Delaware’s Black Caucus now has its first official headquarters location in Wilmington. It’s State Representative Stephanie Bolden’s childhood home, which she donated to the group.


Bolden recalls growing up there during the 1950s and 60s when the East Side was a hub of diversity.  


“The lady that lived next door to us was Polish, we had Mr.
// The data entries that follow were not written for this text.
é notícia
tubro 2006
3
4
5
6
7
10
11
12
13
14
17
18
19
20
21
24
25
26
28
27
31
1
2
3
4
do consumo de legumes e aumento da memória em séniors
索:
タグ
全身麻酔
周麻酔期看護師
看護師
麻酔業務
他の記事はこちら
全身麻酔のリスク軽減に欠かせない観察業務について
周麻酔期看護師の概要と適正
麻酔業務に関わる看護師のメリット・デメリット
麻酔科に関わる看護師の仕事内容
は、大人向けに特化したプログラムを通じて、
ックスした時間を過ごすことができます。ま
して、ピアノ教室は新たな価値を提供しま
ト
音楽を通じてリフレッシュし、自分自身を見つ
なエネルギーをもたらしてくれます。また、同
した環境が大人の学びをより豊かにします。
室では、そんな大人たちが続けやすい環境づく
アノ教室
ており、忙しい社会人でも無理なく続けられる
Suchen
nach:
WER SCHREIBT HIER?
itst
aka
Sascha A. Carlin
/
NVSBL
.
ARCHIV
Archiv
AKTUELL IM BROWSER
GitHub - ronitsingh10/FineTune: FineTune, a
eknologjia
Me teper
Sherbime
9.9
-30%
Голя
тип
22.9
Harry who lived and worked at the corner store and was Jewish, we had Mike’s Sub Shop down the street that was Italian," Bolden said.


The 11th street site sits right across from Stubbs Elementary – and Bolden and others called the surrounding neighborhood a hub for Wilmington’s African American community.


Bolden said she fondly remembers bringing water to her father's band mates - in the East Side Liberty Band - as a girl.


“This is where all our teachers lived, our lawyers, our doctors – all at one time," Boldsen said. "And this is where we went to school and grew up.”


That’s why Bolden donated the home to the Delaware Black Caucus – which hopes it can be a help to their work.


Volunteers currently run the Black Caucus - mostly young people like University of Delaware graduate student Ashley Lewis, who's been helping coordinate meetings.


"Just keeping them abreast of the things that are going on, and thinking about what really matters to the black community and then being able to capitalize on all their [Black Caucus political leaders] different positions,"Lewis said.


Bolden hopes to work more closely with students like Lewis at this new headquarters.


“We’ll be out of here during the week working on different issues, and getting out letters and things like that," Bolden said. "We have to set up everything with the computers and all that other stuff we’re going to bring in.”

There’s a vacant home next door Bolden hopes to help the organization acquire – so eventually it can expand and accommodate full monthly meetings, currently held at the PAL Center.


Another Black Caucus location is planned to open next month in Dover.


Priorities for the advocacy group include education reform, prison reform and anti-discrimination.